Pergi ke Timur (3): Pantai Setangi yang Banyak Pohon Kelapanya dan Makan Sate Ikan di Bukit Nipah


Minggu pagi yang cerah di salah satu sudut Pulau Lombok. Masih tersisa sedikit lelah perjalanan Sembalun - Mataram kurang lebih 5 jam perjalanan kemarin. [Melelahkan, namun melegakan. Di sepanjang jalan alam menyajikan hijaunya kawasan hutan juga birunya lautan]. Saya dan Tika sudah mandi sedari pagi *tumben. Hari ini kami hanya punya rencana sederhana: main ke pantai daerah Senggigi, makan sate ikan terus minum es kelapa muda di Bukit Nipah. Setelah itu pulang lagi ke rumah Mbak Juh, tidur siang (nikmatnya hiduuup). Dari rumah Mbak Juh ke arah Senggigi hanya berjarak tidak sampai satu jam perjalanan, dengan kontur jalan yang halus mulus dan bebas macet ditambah view laut yang bikin hati tenang. Meluncur!

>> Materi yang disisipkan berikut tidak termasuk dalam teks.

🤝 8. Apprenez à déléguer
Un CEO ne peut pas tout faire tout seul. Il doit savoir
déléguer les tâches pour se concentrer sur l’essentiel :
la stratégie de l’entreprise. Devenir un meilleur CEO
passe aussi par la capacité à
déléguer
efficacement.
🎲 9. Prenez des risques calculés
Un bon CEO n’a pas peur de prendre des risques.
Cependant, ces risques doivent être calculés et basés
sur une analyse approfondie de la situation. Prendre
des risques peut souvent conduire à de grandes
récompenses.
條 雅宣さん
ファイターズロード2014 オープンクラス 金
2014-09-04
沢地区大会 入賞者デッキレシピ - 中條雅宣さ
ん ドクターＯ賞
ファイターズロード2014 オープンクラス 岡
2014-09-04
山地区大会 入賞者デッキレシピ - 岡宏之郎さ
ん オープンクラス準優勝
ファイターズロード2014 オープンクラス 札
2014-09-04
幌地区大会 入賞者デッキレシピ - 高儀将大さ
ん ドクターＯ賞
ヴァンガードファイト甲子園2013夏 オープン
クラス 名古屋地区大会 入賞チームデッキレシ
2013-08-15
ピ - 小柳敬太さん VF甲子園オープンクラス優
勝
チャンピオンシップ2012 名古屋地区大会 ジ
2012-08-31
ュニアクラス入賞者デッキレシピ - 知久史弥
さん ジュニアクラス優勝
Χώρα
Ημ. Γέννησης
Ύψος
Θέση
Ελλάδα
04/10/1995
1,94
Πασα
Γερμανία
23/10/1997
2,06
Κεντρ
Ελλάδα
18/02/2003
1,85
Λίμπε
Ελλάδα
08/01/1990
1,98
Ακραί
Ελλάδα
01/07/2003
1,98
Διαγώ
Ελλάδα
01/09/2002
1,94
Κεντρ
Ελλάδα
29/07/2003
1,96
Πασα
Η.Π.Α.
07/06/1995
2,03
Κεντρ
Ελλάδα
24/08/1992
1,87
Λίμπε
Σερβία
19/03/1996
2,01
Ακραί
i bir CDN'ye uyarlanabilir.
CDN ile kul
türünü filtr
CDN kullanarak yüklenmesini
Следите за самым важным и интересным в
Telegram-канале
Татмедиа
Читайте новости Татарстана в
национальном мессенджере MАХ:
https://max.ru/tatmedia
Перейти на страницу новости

Saatnya mengantarkan Tika pada salah satu obsesinya, yaitu pantai dan pohon kelapa. Saya juga suka sih, tapi lebih tepatnya buah kelapa-nya alias degan, diminum di pinggir pantai ditemenin angin sepoi-sepoi. Whiyyy! Pantai yang kami tuju adalah pantai yang saat perjalanan pulang dari Sembalun kemarin kami lewati, di daerah Malaka. Nama pantainya, Setangi (dibaca: Setanggi).

Seperti banyak pantai lainnya di Lombok, tidak ada biaya masuk ke Pantai Setangi, hanya membayar uang parkir sebesar 3K. Untuk ukuran hari Minggu, Pantai Setangi tidak terlalu ramai pagi itu, hanya tampak beberapa pemuda dan pemudi yang sedang mengadakan acara organisasi. Saya dan Tika memilih satu tempat duduk yang cukup sejuk kemudian ngemil jajan yang kami bawa.



Pantai Setangi adalah jawaban untuk kamu penyuka pantai dan pohon kelapa. Sesungguhnya saya bukanlah orang yang pandai mengutarakan keindahan sebuah pantai dengan kata, so kamu datang kesini sendiri untuk buktiin betapa indahnya pantai ini yak. Heee. Ombak di pantai ini lumayan besar kalo lagi pasang, jadi agak bahaya untuk mandi-mandian. Dan hati-hati juga ketika kamu blusukan di bawah pohon kelapanya. Jangan sampai keasikan sehingga buah kelapa yang sudah saatnya jatuh, mendarat indah di kepala kamu. Bluk!



Ada indah yang hanya untuk dilihat, bukan disentuh. Ada indah yang harus disentuh, tidak hanya dilihat. Ada indah ketika diam. Adapula indah dalam riuh. Ada indah di depan mata, ada juga indah di dalam hati. Ada indah yang menyejukkan, ada indah yang menyengsarakan. Ada indah untuk engkau nikmati sendiri, adapula indah yang harus kau bagi. Ada indah di ketinggian, juga indah di kedalaman. Ada indah yang kekal lagi hakiki, ialah indah dari Sang Maha Indah. Allahu, Allahu, Allahu.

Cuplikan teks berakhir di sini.